Open youziy123456 opened 4 months ago

youziy123456 commented 4 months ago

Error in calcGRM(genoMat = Mis, methodGRM = "addNOIA", returnWMat = TRUE, : Genotype data should be scored with (-1, 0, 1) or (0, 1, 2)!!

KosukeHamazaki commented 4 months ago

Dear youziy123456,

Thank you for your contact. I'm sorry for the inconvenience, but I cannot the reason without checking your data. If you can, please share the results of table function applied to your dataset. Also, please check whether your data includes the missing data.

Best regards, Kosuke

youziy123456 commented 4 months ago

Hello, here are my genos.txt, map.txt and pheno.txt. data.docx Thank you for your reply.

KosukeHamazaki commented 4 months ago

Thank you for your data. It seems that you could compute the genome-wide global relationship matrix, but you failed to compute the local relationship matrix. Please check you performed the SNP filtering with MAF.cut function.

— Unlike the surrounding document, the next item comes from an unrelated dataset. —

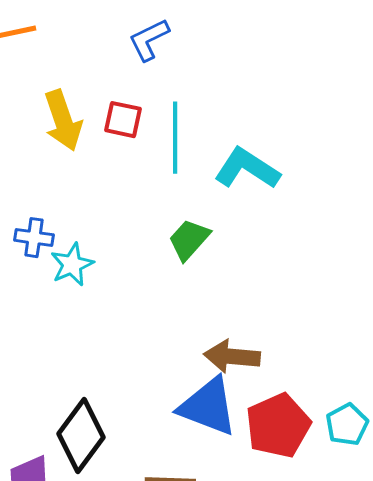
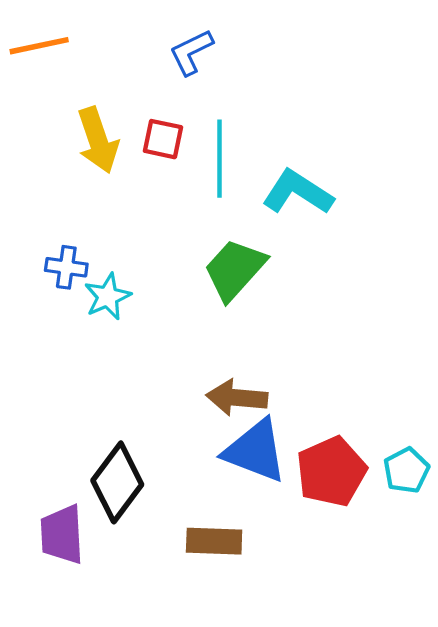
green trapezoid: (189, 240) -> (235, 269), size x1.4
brown arrow: (232, 357) -> (237, 398), moved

Also, if you can share marker genotype data of the first 1000 markers, it will help to solve the problem.

youziy123456 commented 4 months ago

Hello, Yes, I performed the SNP filtering with MAF.cut function. Below is the marker genotype data for my first 1000 markers genotype2.txt

KosukeHamazaki commented 4 months ago

Hi,

Thank you for sharing your data. I fixed the error and updated the RAINBOWR to version 0.1.36. Please install the latest version via GitHub and check if your code works.

Best regards, Kosuke

youziy123456 commented 4 months ago

Thank you for your prompt response, which I greatly appreciate.